Burl is not so sure that Trump would win the primaries but she predicts a bitter fight that could further damage the Republican party.
“If these two guys are the ones that are left, going back and forth, I think it’s gonna be brutal. There will be a lot of blood on the floor,” she said.
A YouGov poll in the days immediately after the midterms gave DeSantis a seven-point lead over Trump among Republican primary voters, including independents. That’s a shift from a month before the elections when Trump had a 10-point advantage. However, among “strong Republicans”, Trump retains a narrow lead.
Burl administrates a private Facebook group, American Patriots. She polled its members and found that Trump had a slight edge in support.

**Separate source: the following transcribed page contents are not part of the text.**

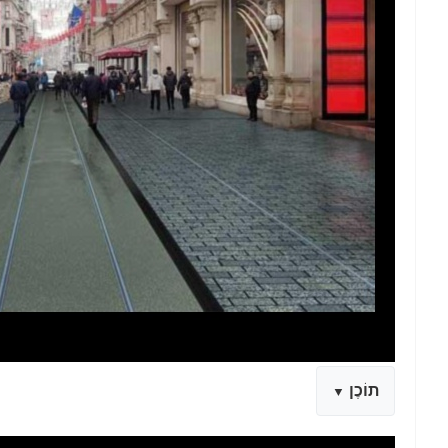
תוֹכֶן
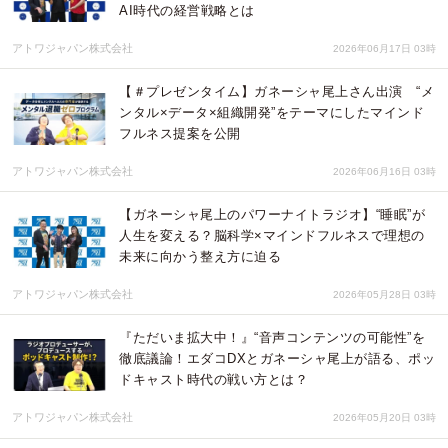
AI時代の経営戦略とは
アトワジャパン株式会社
2026年06月17日 03時
【＃プレゼンタイム】ガネーシャ尾上さん出演 “メ
ンタル×データ×組織開発”をテーマにしたマインド
フルネス提案を公開
アトワジャパン株式会社
2026年06月16日 03時
【ガネーシャ尾上のパワーナイトラジオ】“睡眠”が
人生を変える？脳科学×マインドフルネスで理想の
未来に向かう整え方に迫る
アトワジャパン株式会社
2026年05月28日 03時
『ただいま拡大中！』“音声コンテンツの可能性”を
徹底議論！エダコDXとガネーシャ尾上が語る、ポッ
ドキャスト時代の戦い方とは？
アトワジャパン株式会社
2026年05月20日 03時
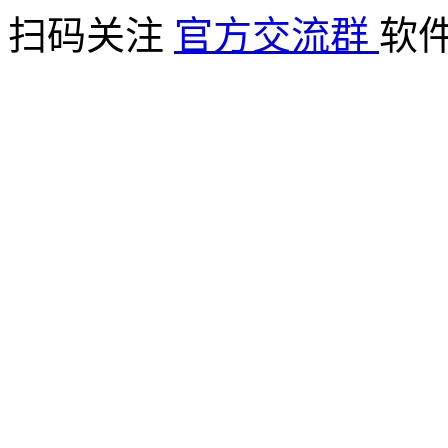
扫码关注
官方交流群
软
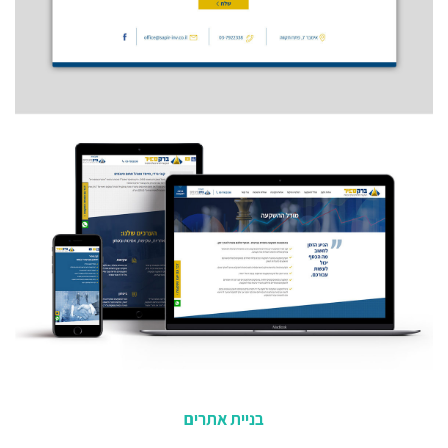
בניית אתרים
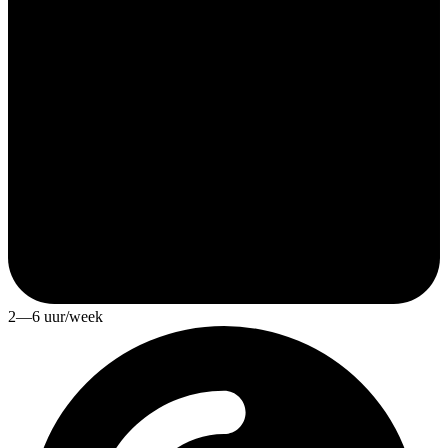
2—6 uur/week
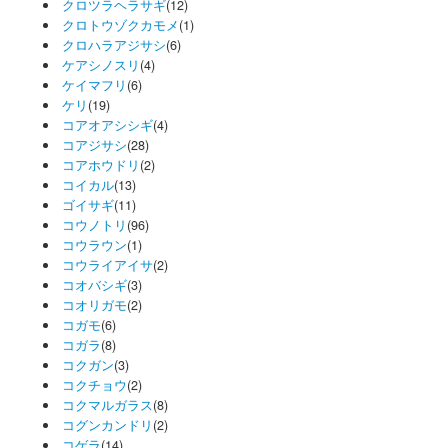
クロツラヘラサギ
(12)
クロトウゾクカモメ
(1)
クロハラアジサシ
(6)
ケアシノスリ
(4)
ケイマフリ
(6)
ケリ
(19)
コアオアシシギ
(4)
コアジサシ
(28)
コアホウドリ
(2)
コイカル
(13)
ゴイサギ
(11)
コウノトリ
(96)
コウラウン
(1)
コウライアイサ
(2)
コオバシギ
(3)
コオリガモ
(2)
コガモ
(6)
コガラ
(8)
コクガン
(3)
コクチョウ
(2)
コクマルガラス
(8)
コグンカンドリ
(2)
コゲラ
(14)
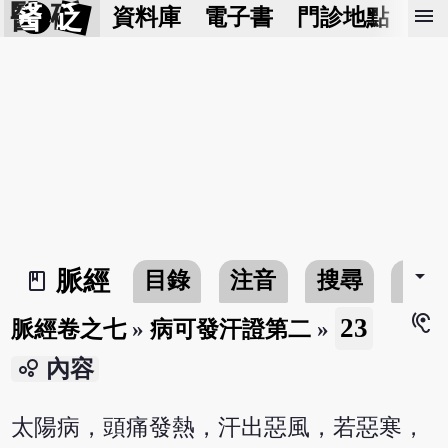
醫 砭
menu
資料庫
電子書
門診地點
預
arrow_drop_down
脈經
目錄
注音
搜尋
書
book_2
hearing
23
脈經卷之七
»
病可發汗證第二
»
bubble_chart
內容
太陽病，頭痛發熱，汗出惡風，若惡寒，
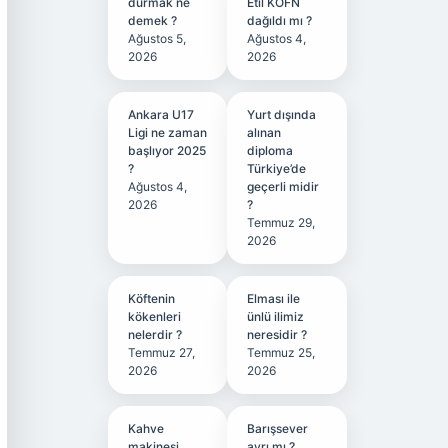
durmak ne
Etil KÖFN
demek ?
dağıldı mı ?
Ağustos 5,
Ağustos 4,
2026
2026
Ankara U17
Yurt dışında
Ligi ne zaman
alınan
başlıyor 2025
diploma
?
Türkiye’de
Ağustos 4,
geçerli midir
2026
?
Temmuz 29,
2026
Köftenin
Elması ile
kökenleri
ünlü ilimiz
nelerdir ?
neresidir ?
Temmuz 27,
Temmuz 25,
2026
2026
Kahve
Barışsever
makinesi
ayrı mı ?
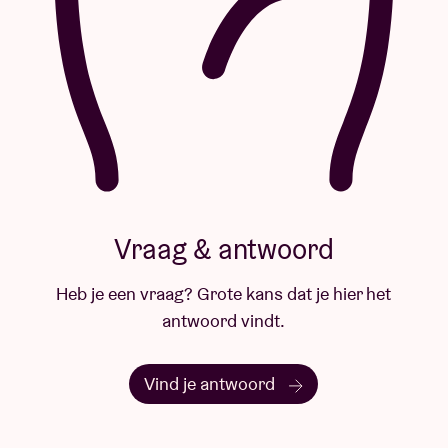
Vraag & antwoord
Heb je een vraag? Grote kans dat je hier het
antwoord vindt.
Vind je antwoord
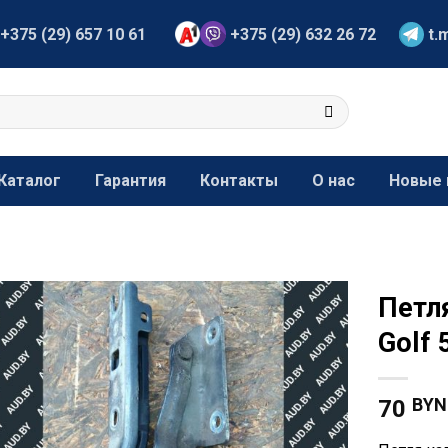
+375 (29) 657 10 61
+375 (29) 632 26 72
t.
Каталог
Гарантия
Контакты
О нас
Новые 
Петл
Golf
BYN
70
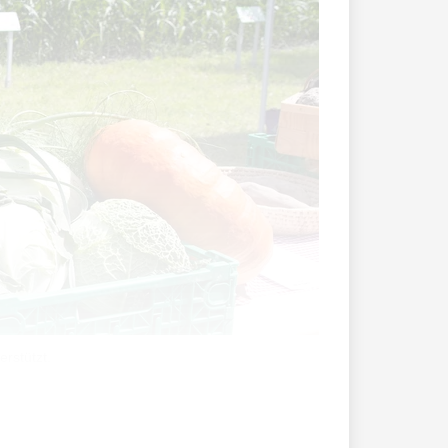
rstützt.
iechtenstein. Nachhaltigkeit bedeutet,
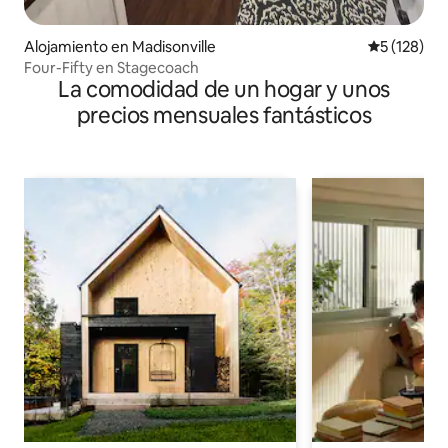
Alojamiento en Madisonville
Calificació
5 (128)
Four-Fifty en Stagecoach
La comodidad de un hogar y unos
precios mensuales fantásticos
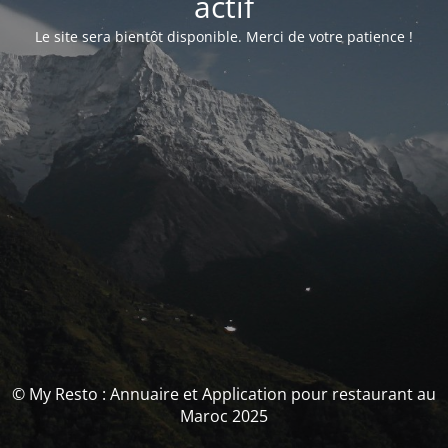
actif
Le site sera bientôt disponible. Merci de votre patience !
© My Resto : Annuaire et Application pour restaurant au
Maroc 2025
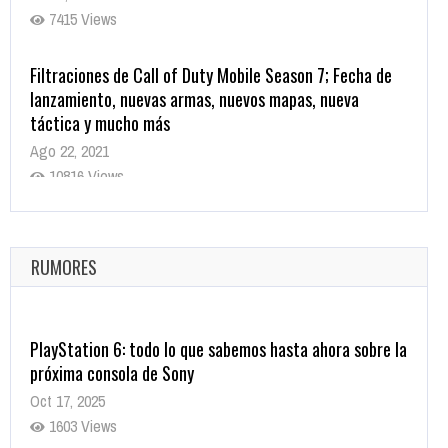
7415 Views
Filtraciones de Call of Duty Mobile Season 7; Fecha de
lanzamiento, nuevas armas, nuevos mapas, nueva
táctica y mucho más
Ago 22, 2021
10816 Views
La configuración de Call of Duty 2021 aparentemente
ya fue confirmada
Ago 8, 2021
RUMORES
10002 Views
PlayStation 6: todo lo que sabemos hasta ahora sobre la
próxima consola de Sony
Oct 17, 2025
1603 Views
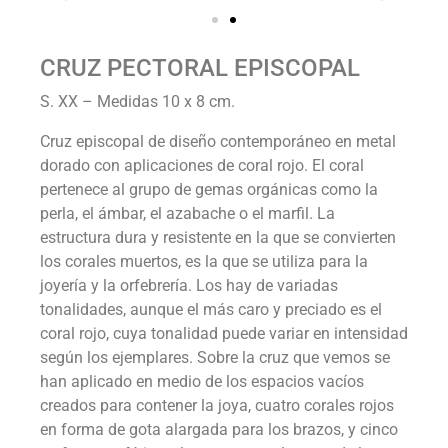
CRUZ PECTORAL EPISCOPAL
S. XX – Medidas 10 x 8 cm.
Cruz episcopal de diseño contemporáneo en metal
dorado con aplicaciones de coral rojo. El coral
pertenece al grupo de gemas orgánicas como la
perla, el ámbar, el azabache o el marfil. La
estructura dura y resistente en la que se convierten
los corales muertos, es la que se utiliza para la
joyería y la orfebrería. Los hay de variadas
tonalidades, aunque el más caro y preciado es el
coral rojo, cuya tonalidad puede variar en intensidad
según los ejemplares. Sobre la cruz que vemos se
han aplicado en medio de los espacios vacíos
creados para contener la joya, cuatro corales rojos
en forma de gota alargada para los brazos, y cinco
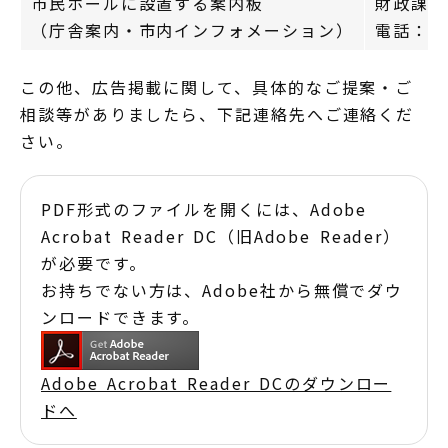
市民ホールに設置する案内板
財政課管
（庁舎案内・市内インフォメーション）
電話：026
この他、広告掲載に関して、具体的なご提案・ご
相談等がありましたら、下記連絡先へご連絡くだ
さい。
PDF形式のファイルを開くには、Adobe
Acrobat Reader DC（旧Adobe Reader）
が必要です。
お持ちでない方は、Adobe社から無償でダウ
ンロードできます。
Adobe Acrobat Reader DCのダウンロー
ドへ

In other social media forums, some of his supporters say he is a “proven fighter” who can connect with the public in ways no other politician can. Others say the time has come to “dump Trump”.
“I love what DJT did for America. But … is he even electable?” asked one of his supporters.
Others questioned his judgment after he backed weak candidates in the midterms solely because they were loyal to his claim that the last presidential election was stolen.
Trump’s deriding of his Florida rival as Ron “DeSanctimonious” days before the midterms was a last straw for some. Then he took to Fox News to warn off DeSantis from running for the presidency, saying “he could hurt himself very badly” and threatening to “tell you things about him that won’t be very flattering”.
“I think he would be making a mistake. I think the base would not like it. I don’t think it would be good for the party,” said Trump.
Burl said she was “shocked” by the former president’s attack on DeSantis.
“Trump is starting to call him names and that really disappointed me. And then he said that if DeSantis tries to run against him, he’s got some dirt on DeSantis that he’s going to bring up. That’s not the way to do things,” she said.
Burl said some Republicans were concerned that while they saw Trump as his own man, DeSantis was too much of an accomplished politician whose decisions are calculated according to what he thinks will play well with voters.
“Some people are saying that they don’t trust DeSantis because they think that he will cross into the establishment side. I’m not establishment. I don’t like establishment candidates. I like people like Trump,” she said.
“But even though some people might look on DeSantis as establishment right now, I think he is coming out as his own type of Republican and really doesn’t want to cavort with all of the establishment Republicans and do what they say.”
Shaffer is concerned about the damage Trump will do to the Republican party, and its presidential nominee, if he loses and goes down fighting.
“How does Trump run and not tarnish the other candidates?” he said.
And if Trump is the nominee? Shaffer said he would still campaign for the former president, but doesn’t relish the prospect.
“If Trump got the nomination it will be a much more difficult for him this time around than it was in 2020. We’re gonna have to work very hard, much harder than in 2016 or two years [ago],” he said.